The leaders of the Senate Commerce Committee have introduced a bipartisan bill to modernize the TSA.
The bill is cosponsored by Commerce Committee Chairman John Thune (R-S.D.) and Ranking Member Bill Nelson (D-Fla.), Aviation Subcommittee Chairman Roy Blunt (R-Mo.) and Ranking Member Maria Cantwell (D-Wash.).
The bill (S. 1872, the TSA Modernization Act) includes additional funding for the TSA law enforcement officer (LEO) reimbursement program to increase the number of grants that the agency can award to airports and the size of those grants. The legislation also continues funding for TSA to staff exit lanes instead of shifting that responsibility to airports as proposed by the Trump Administration and includes a new pilot program to encourage the deployment of exit line technology at smaller airports.
“This legislation responds to the challenges of aviation security, now and over the horizon, by creating more stability in the agency’s leadership and putting security assets in place that protect travelers and minimize delays,” said Thune. “TSA must learn from disappointing security testing results, terrorist attacks abroad, and traveler frustration to rise to the occasion, embrace necessary changes, and meet its critically important mission of keeping travelers safe and secure.”
Highlights of the TSA Modernization Act:
- Five-year administrator term – Establishes a five-year term for the TSA Administrator to help maintain leadership stability at TSA and bridge administration transitions (similar to the current FAA administrator).
- Addressing shortages in trained K-9s– Requires TSA to develop certification standards that allow for use of third party explosive detection dogs by TSA and aviation stakeholders to increase assistance in the screening of passengers, property, and air cargo.
- Expanding PreCheck – Requires TSA to establish at least four private sector partnerships to promote and make it easier for passengers to enroll in the TSA PreCheck program so more travelers are vetted in advance and receive expedited screening. Directs TSA to meet the following targets for expanding PreCheck enrollment from its current five million enrollees: FY 2018 – seven million, FY 2019 – 10 million, FY 2020 – 15 million.
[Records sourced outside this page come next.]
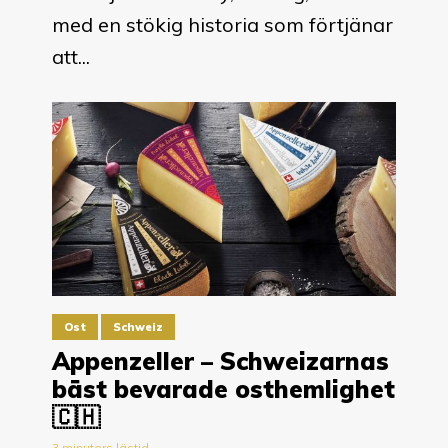
med en stökig historia som förtjänar
att...
Ost
Schweiz
Appenzeller – Schweizarnas
bäst bevarade osthemlighet
🇨🇭
3 minuters lästid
- Wait times in real-time – Requires TSA to make information on wait times at each airport security checkpoint available to the public online and in airport terminals to inform and improve the travel experience for aviation passengers.
- Deploying new security technology– Instructs TSA to authorize third party testing and evaluation of security screening equipment and to harmonize and recognize international testing and evaluation in order to enable faster deployment of the latest and most effective screening technologies.